AI

Nvidia eyes Llama 3.1 to help enterprises build AI 'supermodels'

Lots of people would like to spend more time with supermodels, and now they can. Nvidia announced this week that Nvidia AI Foundry users can leverage Meta’s newly-available Llama 3.1 405B large language model and their own data, along with Nvidia Nemotron models, to build their very own AI “supermodels.”

(Yes, supermodels to support production-level generative AI applications. What other kind of supermodels did you think we were talking about?)

Nvidia said Accenture will be the first corporate giant to use this service as it looks to employ Llama 3.1 and its customers’ own data to create customized models for them through its AI Refinery framework.

Kari Ann Briski, vice president of Generative AI software product management at Nvidia, said during a press briefing that Nvidia is aiming to make it easier for enterprises to advance their AI visions and plans into a production phase, which continues to be a challenge for much of the enterprise market where AI is concerned. The new customized models that they create can be run in production with the help of Nvidia’s NIM inference microservices, she added.

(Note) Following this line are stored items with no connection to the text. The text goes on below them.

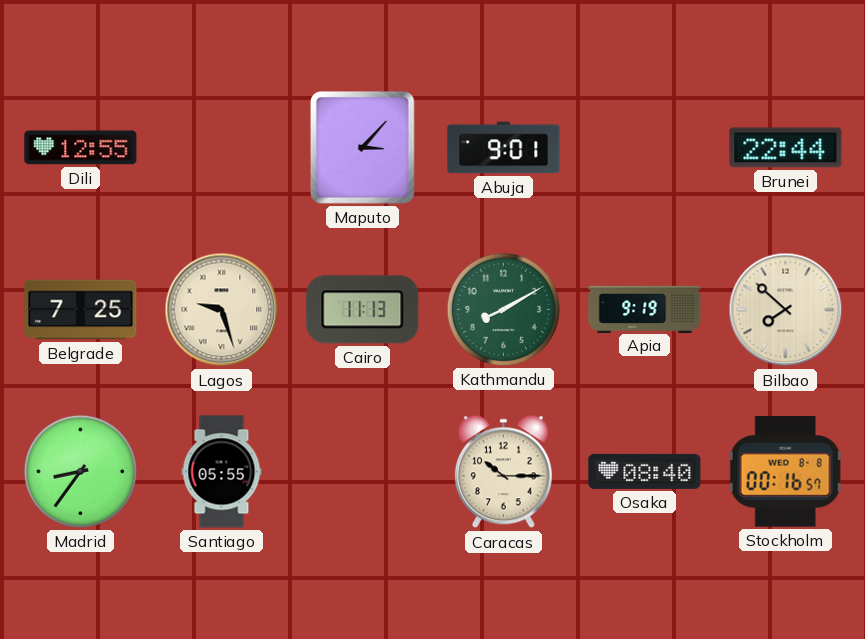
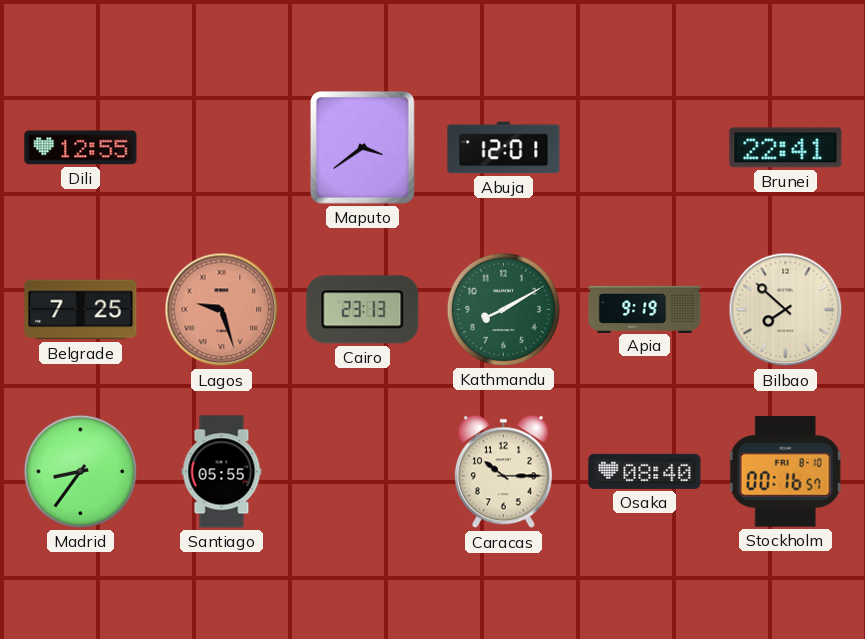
Maputo: 3:07 -> 3:39
Abuja: 9:01 -> 12:01
Brunei: 22:44 -> 22:41
Lagos dial: cream -> salmon
Cairo: 11:13 -> 23:13
Stockholm date: WED 8-8 -> FRI 8-10
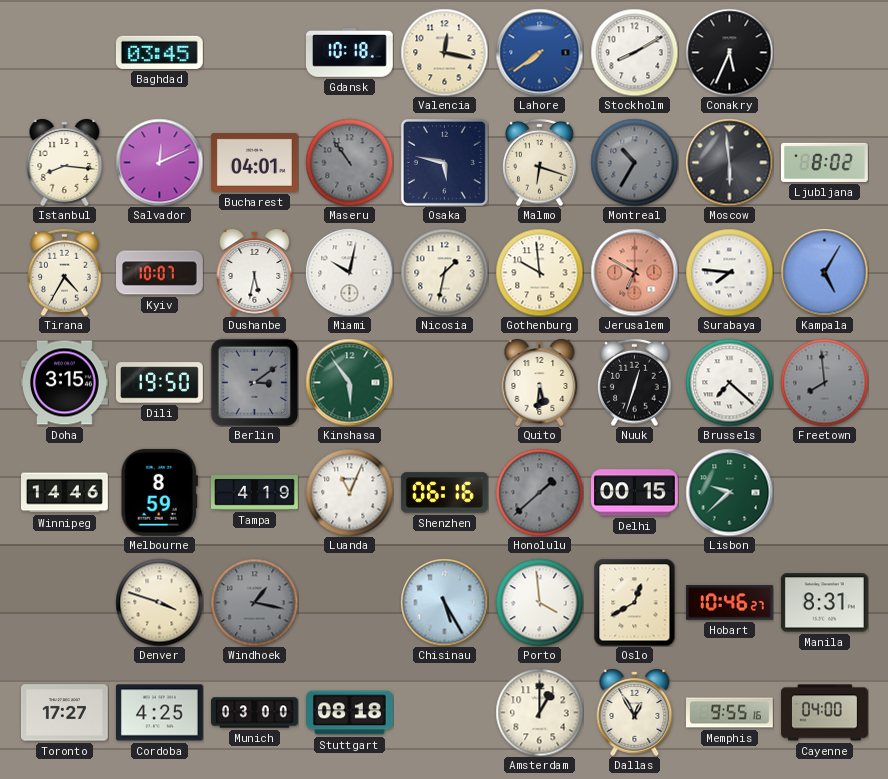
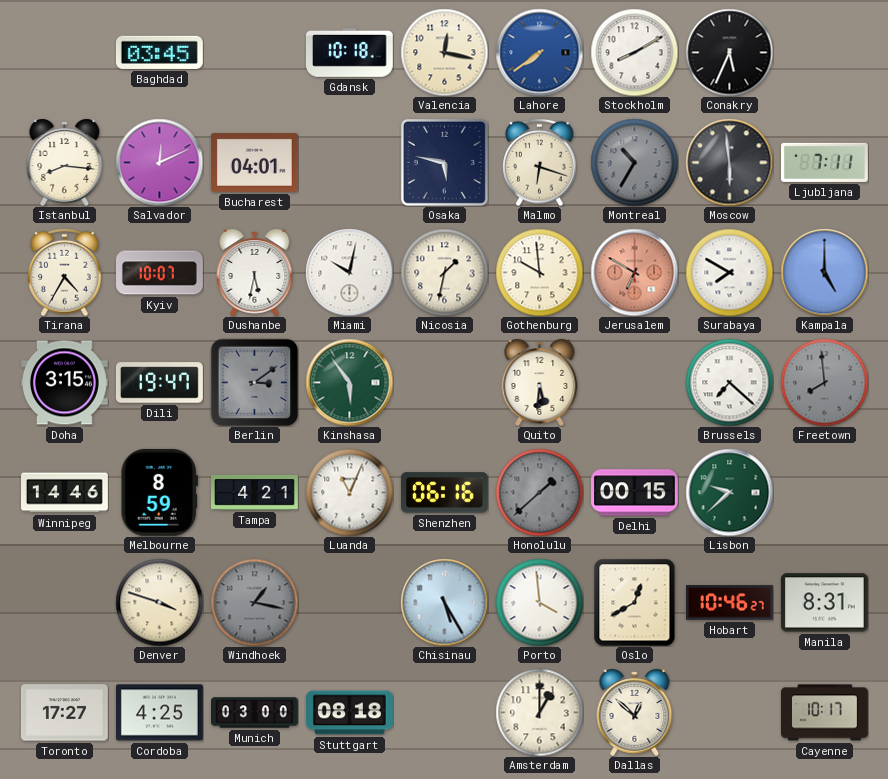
Maseru: 10:54 -> none
Ljubljana: 8:02 -> 7:11
Surabaya: 7:46 -> 7:50
Kampala: 5:05 -> 5:00
Dili: 19:50 -> 19:47
Nuuk: 12:33 -> none
Tampa: 4:19 -> 4:21
Dallas: 12:55 -> 12:52
Memphis: 9:55 -> none
Cayenne: 04:00 -> 10:17
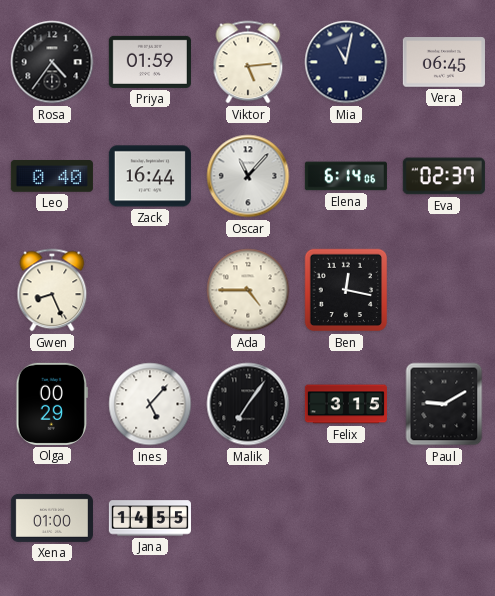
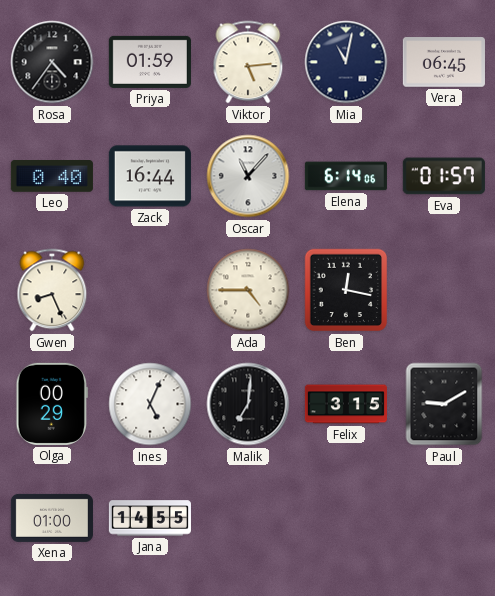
Eva: 02:37 -> 01:57
Ines: 5:07 -> 5:04
Malik: 7:06 -> 7:01
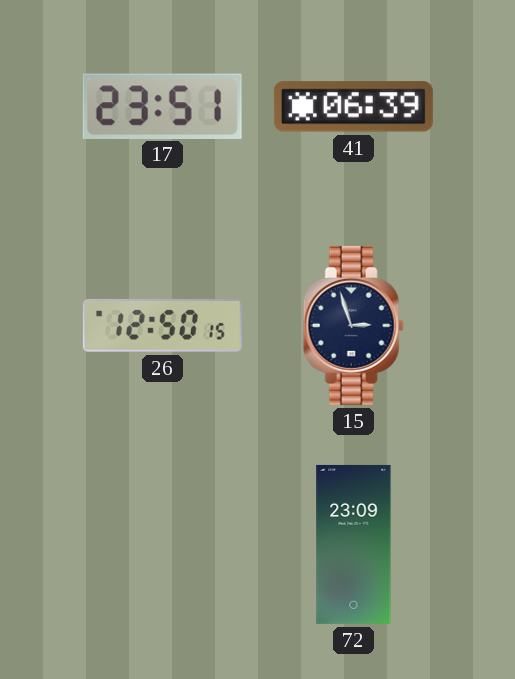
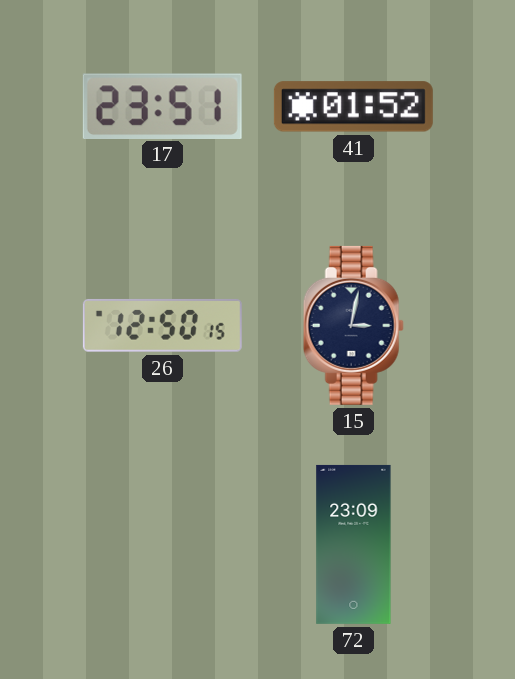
41: 06:39 -> 01:52
15: 2:57 -> 3:02
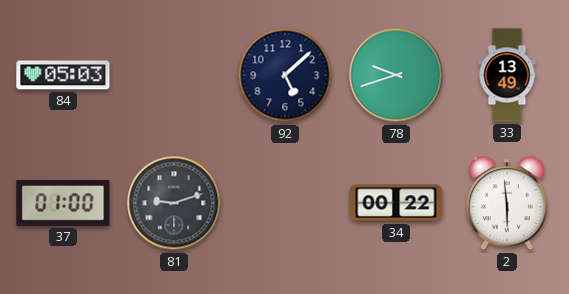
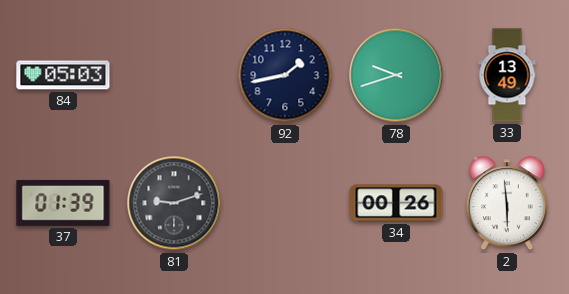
92: 5:08 -> 1:43
37: 01:00 -> 01:39
34: 00:22 -> 00:26
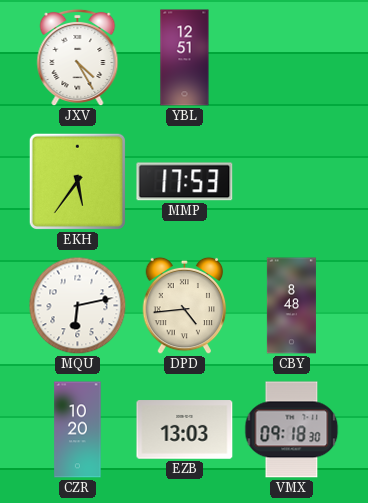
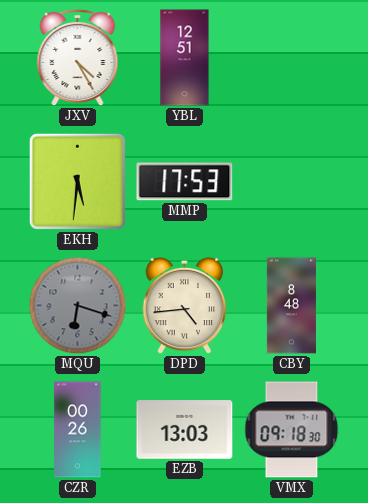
EKH: 5:36 -> 5:31
MQU: 6:13 -> 6:18
MQU dial: white -> grey
CZR: 10:20 -> 00:26
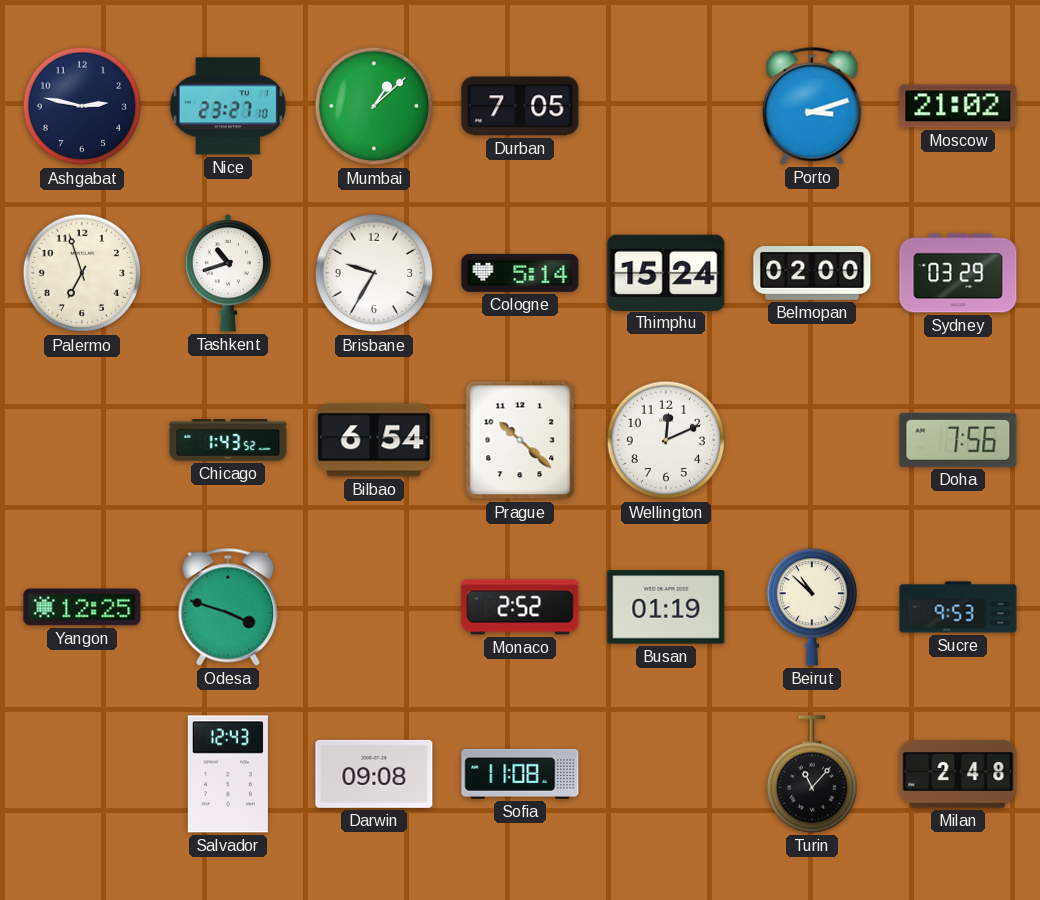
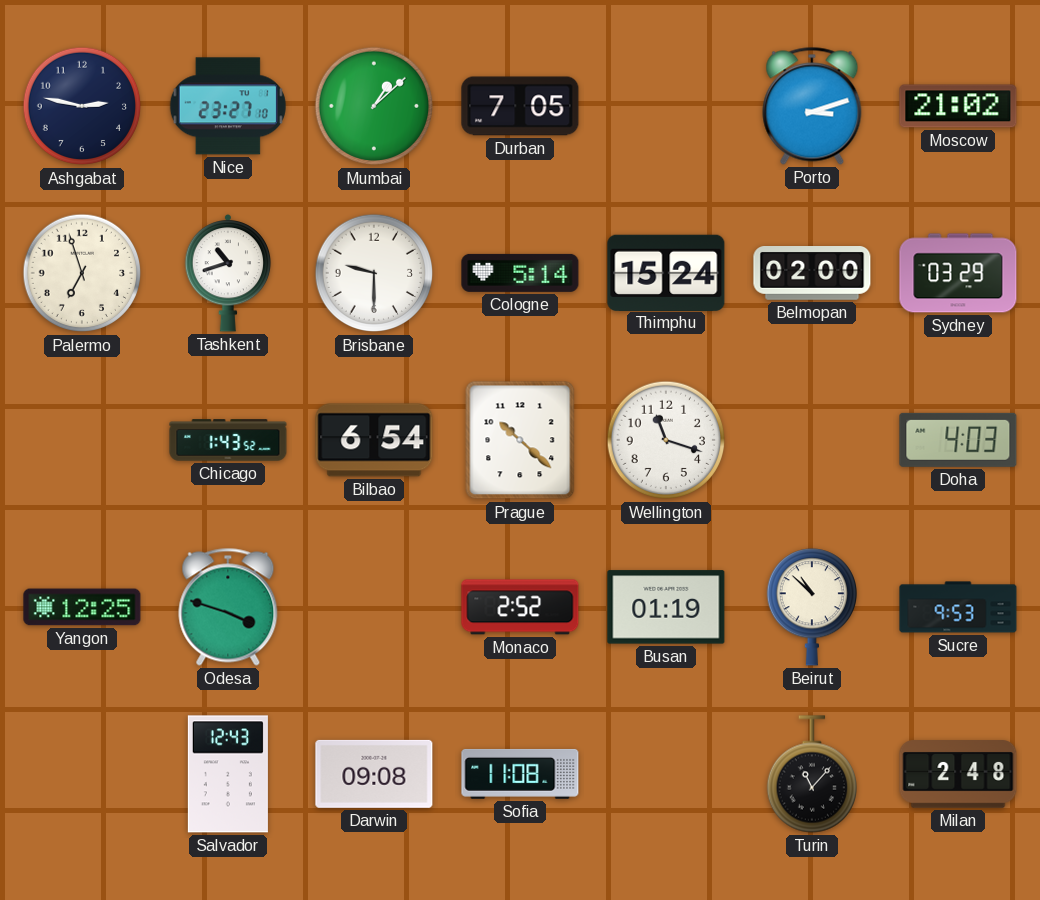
Brisbane: 9:35 -> 9:30
Wellington: 12:11 -> 11:18
Doha: 7:56 -> 4:03
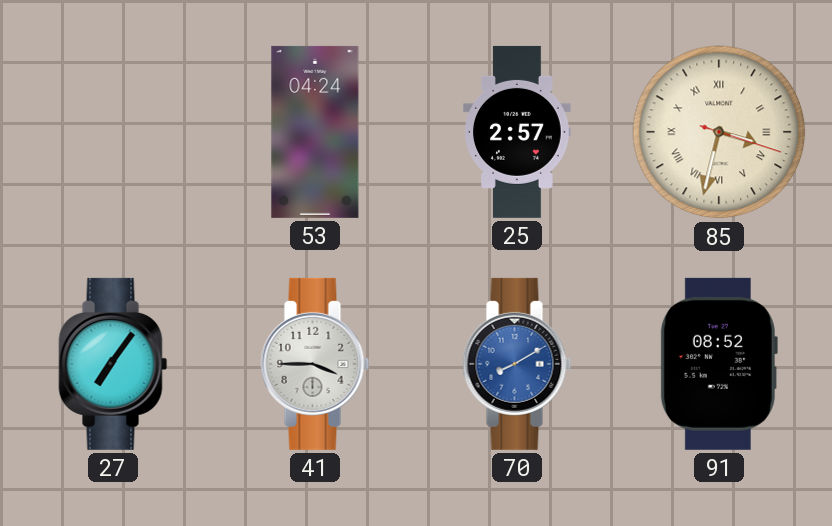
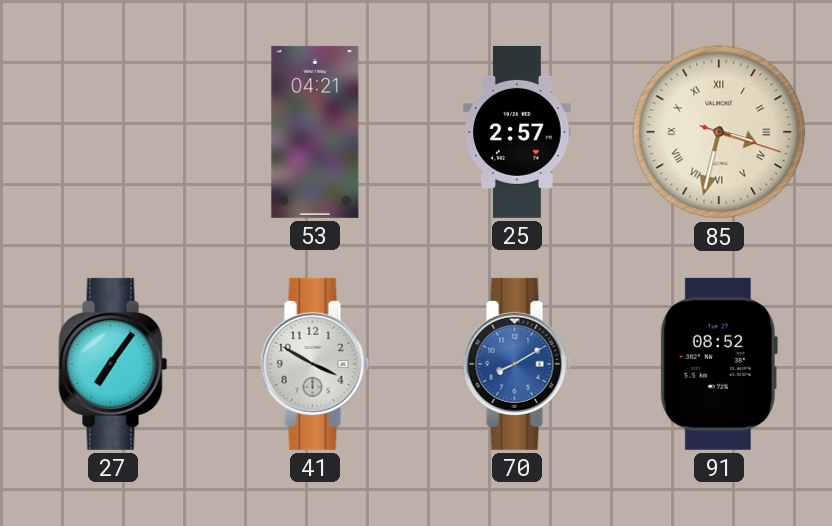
53: 04:24 -> 04:21
41: 3:45 -> 3:50
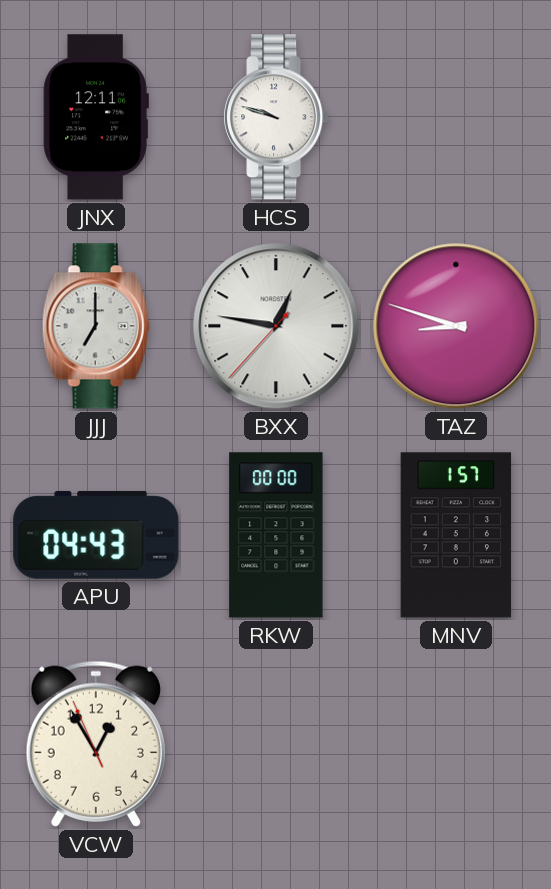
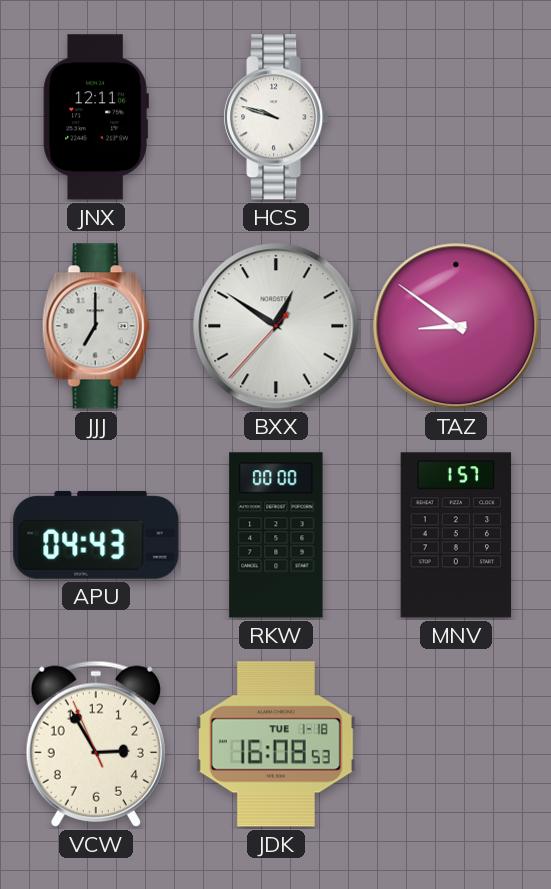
BXX: 12:46 -> 12:50
TAZ: 8:48 -> 8:51
VCW: 12:54 -> 2:54
JDK: none -> 16:08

The Nvidia announcement came the same day that Meta announced open source availability of Llama 3.1 405B, a large collection of multi-lingual and generative AI models which Nvidia said was trained on more than 16,000 H100 Tensor Core GPUs.

In a blog post, Meta stated, “Llama 3.1 405B is the first openly available model that rivals the top AI models when it comes to state-of-the-art capabilities in general knowledge, steerability, math, tool use, and multilingual translation. With the release of the 405B model, we’re poised to supercharge innovation—with unprecedented opportunities for growth and exploration. We believe the latest generation of Llama will ignite new applications and modeling paradigms, including synthetic data generation to enable the improvement and training of smaller models, as well as model distillation—a capability that has never been achieved at this scale in open source.”

AMD also came out with its own blog post stating that its platforms have memory capability that allows them to be “ready to run” Llama 3.1. “We have confirmed that a server powered by eight AMD Instinct MI300X accelerators can fit the entire Llama 3.1 405B parameter model using the FP16 datatype. This means organizations can benefit from significant cost savings, simplified infrastructure management, and enhanced performance efficiency.”